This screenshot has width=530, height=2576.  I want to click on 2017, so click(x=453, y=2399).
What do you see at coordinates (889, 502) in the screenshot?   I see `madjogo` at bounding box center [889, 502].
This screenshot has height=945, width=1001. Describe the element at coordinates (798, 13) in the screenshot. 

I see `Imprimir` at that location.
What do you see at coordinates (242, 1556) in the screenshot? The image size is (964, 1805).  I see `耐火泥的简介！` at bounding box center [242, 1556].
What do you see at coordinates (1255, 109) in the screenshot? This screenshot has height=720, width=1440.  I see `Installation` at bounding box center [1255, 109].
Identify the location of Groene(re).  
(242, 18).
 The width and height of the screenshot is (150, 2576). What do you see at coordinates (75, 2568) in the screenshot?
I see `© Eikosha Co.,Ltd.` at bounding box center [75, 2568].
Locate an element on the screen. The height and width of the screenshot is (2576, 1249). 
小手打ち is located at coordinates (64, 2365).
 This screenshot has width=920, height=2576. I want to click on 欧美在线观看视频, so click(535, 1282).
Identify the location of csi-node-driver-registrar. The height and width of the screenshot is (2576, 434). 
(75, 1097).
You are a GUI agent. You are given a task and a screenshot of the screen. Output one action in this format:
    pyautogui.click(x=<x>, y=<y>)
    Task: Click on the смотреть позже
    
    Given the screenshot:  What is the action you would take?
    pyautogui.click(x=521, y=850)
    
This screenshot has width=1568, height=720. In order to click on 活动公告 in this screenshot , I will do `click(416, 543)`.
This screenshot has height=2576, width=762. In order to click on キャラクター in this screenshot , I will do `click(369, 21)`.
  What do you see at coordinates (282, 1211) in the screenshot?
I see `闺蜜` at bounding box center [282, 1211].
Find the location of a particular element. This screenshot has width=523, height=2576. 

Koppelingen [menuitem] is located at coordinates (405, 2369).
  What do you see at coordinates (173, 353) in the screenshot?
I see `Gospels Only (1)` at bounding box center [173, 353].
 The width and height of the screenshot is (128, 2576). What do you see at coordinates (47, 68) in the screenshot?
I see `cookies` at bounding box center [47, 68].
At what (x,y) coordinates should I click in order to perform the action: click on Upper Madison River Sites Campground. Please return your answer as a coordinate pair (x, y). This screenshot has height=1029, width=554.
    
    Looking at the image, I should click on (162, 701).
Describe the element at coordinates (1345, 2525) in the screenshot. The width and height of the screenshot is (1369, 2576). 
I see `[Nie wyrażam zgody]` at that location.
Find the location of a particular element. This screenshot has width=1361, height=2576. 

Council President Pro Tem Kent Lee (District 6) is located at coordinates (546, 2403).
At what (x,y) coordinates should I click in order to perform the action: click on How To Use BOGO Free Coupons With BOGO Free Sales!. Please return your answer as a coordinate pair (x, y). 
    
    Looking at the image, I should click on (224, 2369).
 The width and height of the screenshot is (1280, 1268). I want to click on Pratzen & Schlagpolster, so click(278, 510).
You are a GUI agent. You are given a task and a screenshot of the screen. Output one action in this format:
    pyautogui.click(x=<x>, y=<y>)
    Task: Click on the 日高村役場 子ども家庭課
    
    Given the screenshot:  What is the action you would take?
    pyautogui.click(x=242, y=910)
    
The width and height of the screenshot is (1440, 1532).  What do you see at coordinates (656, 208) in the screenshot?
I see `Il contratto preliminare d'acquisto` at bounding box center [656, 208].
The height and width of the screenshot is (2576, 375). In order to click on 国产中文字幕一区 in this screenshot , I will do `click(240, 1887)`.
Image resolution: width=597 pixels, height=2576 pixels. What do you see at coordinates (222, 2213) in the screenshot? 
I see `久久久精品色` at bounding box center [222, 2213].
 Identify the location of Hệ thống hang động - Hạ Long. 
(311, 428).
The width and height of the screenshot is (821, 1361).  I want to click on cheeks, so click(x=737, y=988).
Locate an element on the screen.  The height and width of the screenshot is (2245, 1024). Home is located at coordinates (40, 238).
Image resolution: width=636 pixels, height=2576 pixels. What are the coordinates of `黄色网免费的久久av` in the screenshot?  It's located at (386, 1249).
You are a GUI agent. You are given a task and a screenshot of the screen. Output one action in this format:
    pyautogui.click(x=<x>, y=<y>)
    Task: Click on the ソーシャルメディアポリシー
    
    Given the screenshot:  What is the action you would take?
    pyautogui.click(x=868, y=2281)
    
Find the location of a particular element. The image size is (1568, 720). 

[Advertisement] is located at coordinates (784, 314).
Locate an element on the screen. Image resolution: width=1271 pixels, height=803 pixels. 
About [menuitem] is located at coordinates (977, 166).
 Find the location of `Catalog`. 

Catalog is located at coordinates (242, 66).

· · · · ·

■ **Directions**:
What you return must match the records exactly, down to the last line.

■ **Exercise response**:
This screenshot has width=530, height=2576.  I want to click on 2017, so click(x=453, y=2399).
What do you see at coordinates (889, 502) in the screenshot?   I see `madjogo` at bounding box center [889, 502].
This screenshot has height=945, width=1001. Describe the element at coordinates (798, 13) in the screenshot. 

I see `Imprimir` at that location.
What do you see at coordinates (242, 1556) in the screenshot? The image size is (964, 1805).  I see `耐火泥的简介！` at bounding box center [242, 1556].
What do you see at coordinates (1255, 109) in the screenshot? This screenshot has height=720, width=1440.  I see `Installation` at bounding box center [1255, 109].
Identify the location of Groene(re).  
(242, 18).
 The width and height of the screenshot is (150, 2576). What do you see at coordinates (75, 2568) in the screenshot?
I see `© Eikosha Co.,Ltd.` at bounding box center [75, 2568].
Locate an element on the screen. The height and width of the screenshot is (2576, 1249). 
小手打ち is located at coordinates (64, 2365).
 This screenshot has width=920, height=2576. I want to click on 欧美在线观看视频, so click(535, 1282).
Identify the location of csi-node-driver-registrar. The height and width of the screenshot is (2576, 434). 
(75, 1097).
You are a GUI agent. You are given a task and a screenshot of the screen. Output one action in this format:
    pyautogui.click(x=<x>, y=<y>)
    Task: Click on the смотреть позже
    
    Given the screenshot:  What is the action you would take?
    pyautogui.click(x=521, y=850)
    
This screenshot has width=1568, height=720. In order to click on 活动公告 in this screenshot , I will do `click(416, 543)`.
This screenshot has height=2576, width=762. In order to click on キャラクター in this screenshot , I will do `click(369, 21)`.
  What do you see at coordinates (282, 1211) in the screenshot?
I see `闺蜜` at bounding box center [282, 1211].
Find the location of a particular element. This screenshot has width=523, height=2576. 

Koppelingen [menuitem] is located at coordinates (405, 2369).
  What do you see at coordinates (173, 353) in the screenshot?
I see `Gospels Only (1)` at bounding box center [173, 353].
 The width and height of the screenshot is (128, 2576). What do you see at coordinates (47, 68) in the screenshot?
I see `cookies` at bounding box center [47, 68].
At what (x,y) coordinates should I click in order to perform the action: click on Upper Madison River Sites Campground. Please return your answer as a coordinate pair (x, y). This screenshot has height=1029, width=554.
    
    Looking at the image, I should click on (162, 701).
Describe the element at coordinates (1345, 2525) in the screenshot. The width and height of the screenshot is (1369, 2576). 
I see `[Nie wyrażam zgody]` at that location.
Find the location of a particular element. This screenshot has width=1361, height=2576. 

Council President Pro Tem Kent Lee (District 6) is located at coordinates (546, 2403).
At what (x,y) coordinates should I click in order to perform the action: click on How To Use BOGO Free Coupons With BOGO Free Sales!. Please return your answer as a coordinate pair (x, y). 
    
    Looking at the image, I should click on (224, 2369).
 The width and height of the screenshot is (1280, 1268). I want to click on Pratzen & Schlagpolster, so click(278, 510).
You are a GUI agent. You are given a task and a screenshot of the screen. Output one action in this format:
    pyautogui.click(x=<x>, y=<y>)
    Task: Click on the 日高村役場 子ども家庭課
    
    Given the screenshot:  What is the action you would take?
    pyautogui.click(x=242, y=910)
    
The width and height of the screenshot is (1440, 1532).  What do you see at coordinates (656, 208) in the screenshot?
I see `Il contratto preliminare d'acquisto` at bounding box center [656, 208].
The height and width of the screenshot is (2576, 375). In order to click on 国产中文字幕一区 in this screenshot , I will do `click(240, 1887)`.
Image resolution: width=597 pixels, height=2576 pixels. What do you see at coordinates (222, 2213) in the screenshot? 
I see `久久久精品色` at bounding box center [222, 2213].
 Identify the location of Hệ thống hang động - Hạ Long. 
(311, 428).
The width and height of the screenshot is (821, 1361).  I want to click on cheeks, so click(x=737, y=988).
Locate an element on the screen.  The height and width of the screenshot is (2245, 1024). Home is located at coordinates (40, 238).
Image resolution: width=636 pixels, height=2576 pixels. What are the coordinates of `黄色网免费的久久av` in the screenshot?  It's located at (386, 1249).
You are a GUI agent. You are given a task and a screenshot of the screen. Output one action in this format:
    pyautogui.click(x=<x>, y=<y>)
    Task: Click on the ソーシャルメディアポリシー
    
    Given the screenshot:  What is the action you would take?
    pyautogui.click(x=868, y=2281)
    
Find the location of a particular element. The image size is (1568, 720). 

[Advertisement] is located at coordinates (784, 314).
Locate an element on the screen. Image resolution: width=1271 pixels, height=803 pixels. 
About [menuitem] is located at coordinates (977, 166).
 Find the location of `Catalog`. 

Catalog is located at coordinates (242, 66).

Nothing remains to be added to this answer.